== WHAT IS REQUIRED ==
The answer is every record that follows, printed exactly.

---

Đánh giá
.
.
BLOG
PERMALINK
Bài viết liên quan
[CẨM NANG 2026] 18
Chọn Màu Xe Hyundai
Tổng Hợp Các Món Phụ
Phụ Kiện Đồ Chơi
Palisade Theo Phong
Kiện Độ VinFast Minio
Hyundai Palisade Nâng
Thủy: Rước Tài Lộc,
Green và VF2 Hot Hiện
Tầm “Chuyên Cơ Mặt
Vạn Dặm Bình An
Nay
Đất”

---

== EXERCISE OUTPUT ==
Đánh giá
.
.
BLOG
PERMALINK
Bài viết liên quan
[CẨM NANG 2026] 18
Chọn Màu Xe Hyundai
Tổng Hợp Các Món Phụ
Phụ Kiện Đồ Chơi
Palisade Theo Phong
Kiện Độ VinFast Minio
Hyundai Palisade Nâng
Thủy: Rước Tài Lộc,
Green và VF2 Hot Hiện
Tầm “Chuyên Cơ Mặt
Vạn Dặm Bình An
Nay
Đất”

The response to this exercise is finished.